As the 80 million baby boomers approach retirement, many are concerned they will not have sufficient savings to sustain their standard of living in retirement. Few, however, may be focused on another risk to their retirement security--the potential cost of financing often expensive long-term care (LTC) services. LTC services include help with either functional or cognitive impairment and generally include assistance with activities such as bathing, eating, and dressing. For the majority of older Americans, the cost of obtaining paid help for these services may far exceed their financial resources in the future. LTC cost is expensive for the individual and families as well as for federal and state governments.
About half of LTC spending is financed by the Medicaid program, which is funded jointly by the federal government and states. Medicaid is not available to everyone. To be eligible, individuals must meet certain functional criteria as well as state-specified income and asset thresholds. Medicare, which currently provides health care to older Americans, finances about 22% of long-term care spending, but these funds were predominantly for post-acute care for short-stays in a skilled nursing home following hospitalization or for skilled home health care.
There are 68 million people covered by Medicaid, nearly half of these are children, but much of the program's spending is for the health services for the more than 16 million seniors and individuals with disabilities and Medicaid coverage, including long-term care services. Although individuals age 65 and older and persons with disabilities account for less than one-third of enrollees, they account for about two thirds of Medicaid spending on benefits.
Individuals age 65 and older and persons with disabilities account for a disproportionate share of Medicaid spending because they have substantially higher per-enrollee costs than others. According to a recent report issued by MacPAC, a commission established to review Medicaid and CHIP policies and provide recommendations to Congress, the estimated average spending on a non-disabled child enrolled in Medicaid for the entire year was about $2,900 in FY 2009 (including federal and state dollars); the figure for a non-disabled adult under age 65 was about $4,100. In comparison, estimated average spending on a person eligible on the basis of a disability who was enrolled for the entire year was about $16,600; for a person age 65 or older, it was about $15,700.
These differences in Medicaid costs across groups are particularly interesting because most enrollees older than 65 and about a third of enrollees with disabilities also have Medicare coverage, which is the primary payer for their hospital, physician, and other acute care services. One in every six Medicare beneficiaries is jointly enrolled in Medicaid. Even with the payment assistance from these programs, long-term care is extremely expensive.
Currently, the majority of paid LTC services and supports are funded by public programs, such as Medicaid and Medicare. However, these programs are limited in scope and continue to face increased financial pressures. Although private LTC insurance is available to provide some financial protection against an individual's risk of the potentially high cost of LTSS, fewer than 10% of individuals age 50 and older own such a policy. Thus, for the majority of older Americans, the out-of-pocket cost of obtaining paid help for these services may far exceed their financial resources.
To date, LTC insurance has been offered to individuals through the private market, either purchased through employers or in the individual market. For those Americans most in need (low-income and the disabled), Medicaid has served as the principal safety net for LTC costs to date, with each state setting its own guidelines regarding eligibility and services.
During Congressional debate on health care reform, advocates of the Community Living Assistance and Supports (CLASS) program argued that the private market options were too costly and too difficult for certain populations to access due to pre-existing conditions and disabilities. Supporters of the CLASS program claimed it was intended to be a voluntary, government-administered LTC program to provide a cash benefit of $50 per day (indexed to inflation) for the purchase of nonmedical services to use either at home or at an LTC facility or residence that would not be financed with federal tax dollars.

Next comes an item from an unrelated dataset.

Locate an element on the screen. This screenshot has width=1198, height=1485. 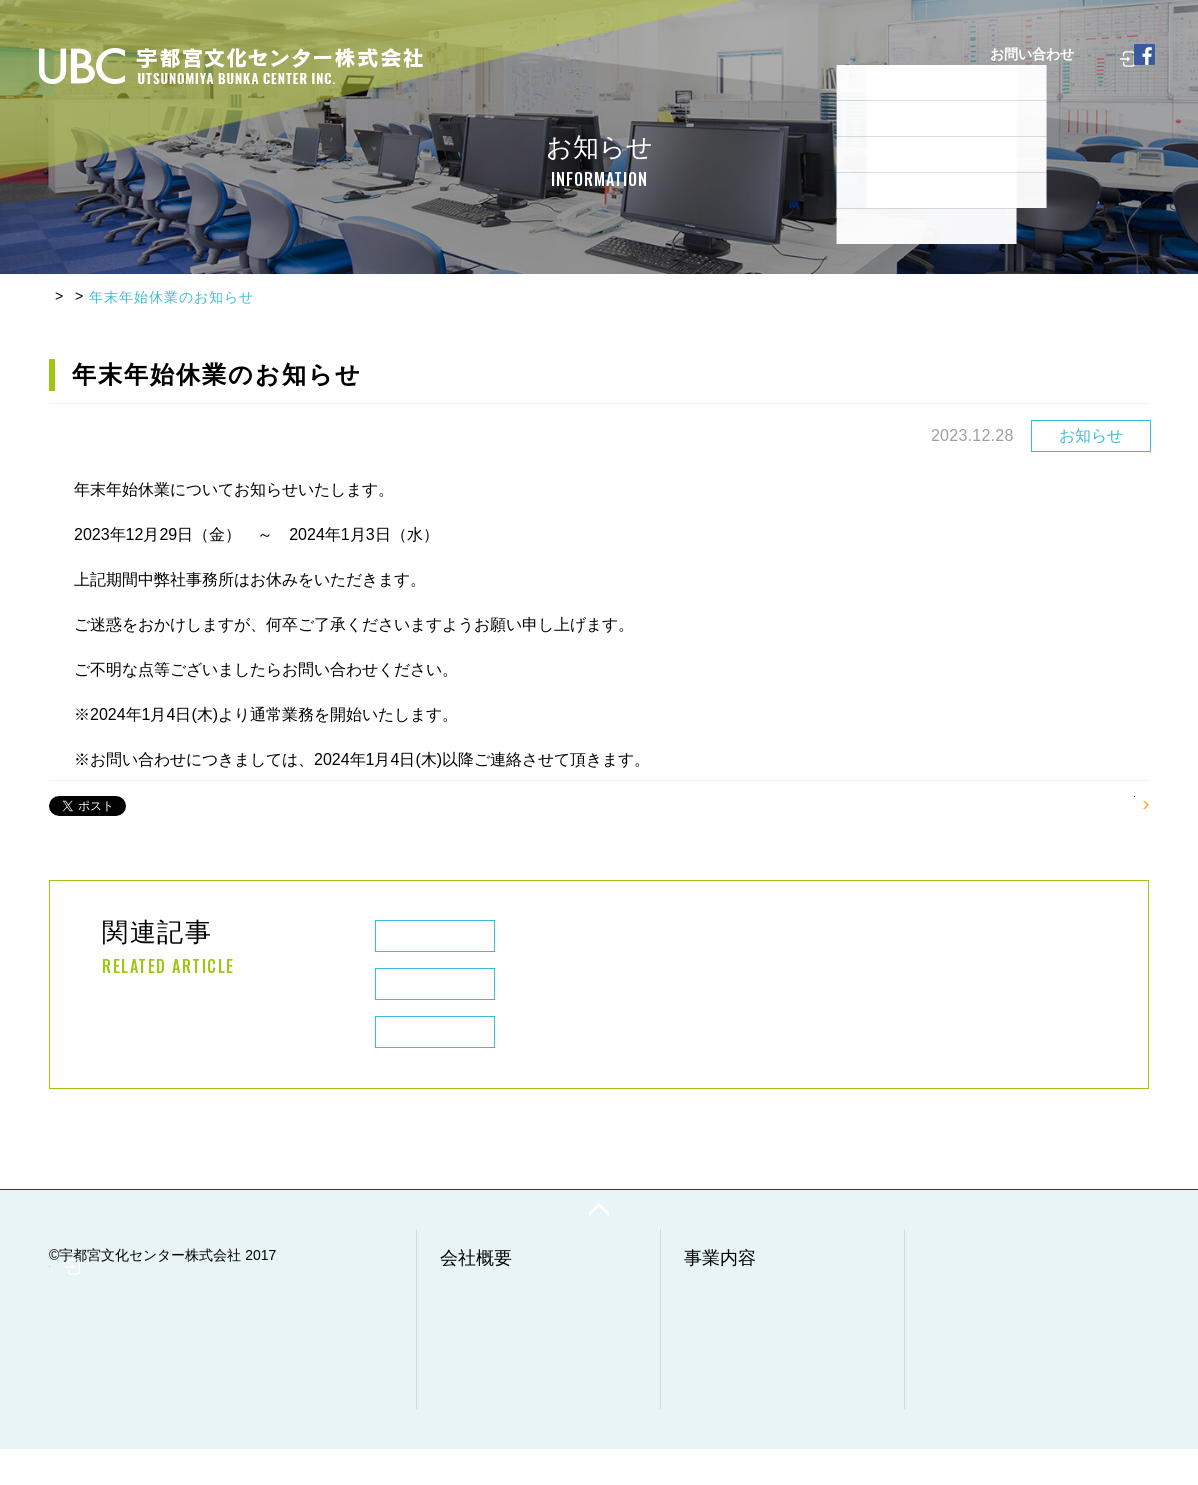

The CLASS program was said to be self-funding, meaning individuals paying premiums into the program would cover the costs of individuals receiving benefits. However, even before the passage of the Patient Protection and Affordable Care Act, Republicans recognized the CLASS Act had a critical design flaw. CLASS would never be self-sustaining and would go bankrupt. More people would receive benefits than pay into the program. After determining that the CLASS program could not meet the law's solvency requirement, the Department of Health and Human Services has decided not to implement this provision of the law. Now that the administration has agreed that CLASS is not sustainable, we must find solutions to help Americans prepare for their long- term care needs.
Private insurers that sell LTC policies report that many Americans believe that Medicare and Medicaid will pay for their LTC services, not realizing this is only true for the low income population. This is expensive for taxpayers as well as seniors. We must create incentives encouraging a vigorous private LTC insurance market. To address these concerns, Congress should consider a number of legislative options to increase participation in the voluntary LTC market. The issue of long-term care will increase in importance as baby boomers age. To ignore the problem is not good for the individual or for our society.